Monday, March 9, 2015

March 9: Poet of the Week, Darrell Bourque, "Putting William to Sleep"

It's ten o'clock at night.  Tomorrow, the temperature is supposed to climb to around fifty degrees.  In the morning, I'm expecting the city snowplows to come through early, probably sending 500 pounds of slush, ice, and snow into my driveway.  I love spring weather.  I hate spring cleanup.

The poet I've chosen as Poet of the Week is from Louisiana.  In fact, in the past, he's served as Louisiana Poet Laureate.  His name is Darrell Bourque, and I saw him give a reading around eleven years ago.

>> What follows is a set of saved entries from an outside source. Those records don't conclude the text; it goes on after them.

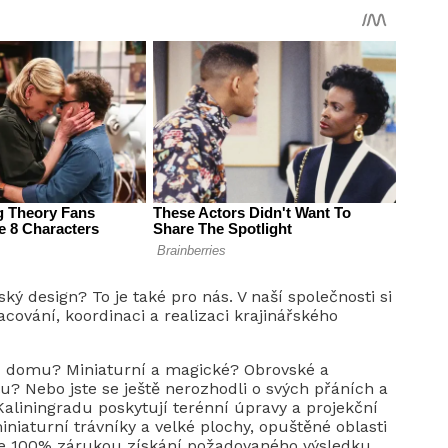
ský design? To je také pro nás. V naší společnosti si
ování, koordinaci a realizaci krajinářského
 u domu? Miniaturní a magické? Obrovské a
? Nebo jste se ještě nerozhodli o svých přáních a
Kaliningradu poskytují terénní úpravy a projekční
iniaturní trávníky a velké plochy, opuštěné oblasti
je 100% zárukou získání požadovaného výsledku.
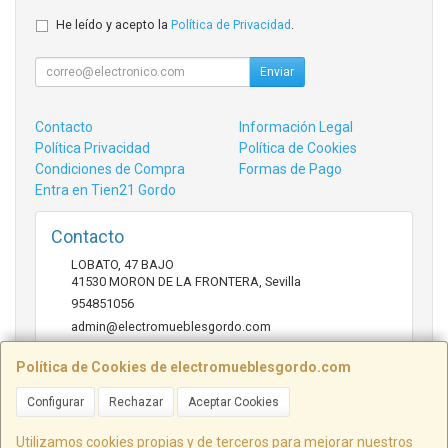
He leído y acepto la
Política de Privacidad
.
Enviar
Contacto
Información Legal
Política Privacidad
Política de Cookies
Condiciones de Compra
Formas de Pago
Entra en Tien21 Gordo
Contacto
LOBATO, 47 BAJO
41530
MORON DE LA FRONTERA
,
Sevilla
954851056
admin@electromueblesgordo.com
Política de Cookies de electromueblesgordo.com
Horario
Configurar
Rechazar
Aceptar Cookies
9:00 a 13:30 y 17:30 a 21:00 sábados de julio y agosto
cerrado.
Utilizamos cookies propias y de terceros para mejorar nuestros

Saint Marty thinks he deserves to be more widely known.

Putting William to Sleep

by:  Darrell Bourque

for William Bourque Turley, bn. February 11, 1992

He puts his index finger and his middle finger together
when he loves you with his hands
or when he is touching meaning into things
he is bringing himself to for the first time.
The thumb and the other fingers fold
over the mysteries in his palm.
It is some kind of sacred gesture he has carried
into this new world where nothing has a name yet.
He is touching the thumbnail on my left hand
as I stand swinging him in the hammock
I have made for him of dark and arms,
of chest, of cricket sounds outside and smells
inside clothes and skin and room and house.
I sing to him of orchids in rain forests
and how they touch everything around them like that.
He could be that kind of orchid lover,
I sing to him.  I sing to him of loving
by brushing holiness against everything
he comes to and everything that comes to him.
He presses the skin on my shoulder near my neck
just barely and then his hand slides down.
His whole arm is loose and heavy, falling with him--
his benedictions now for some other darkness, some
other namelessness he might grow to imagine, loving
that it always waits for him in the dark, loving
that it always waits for him on the other side.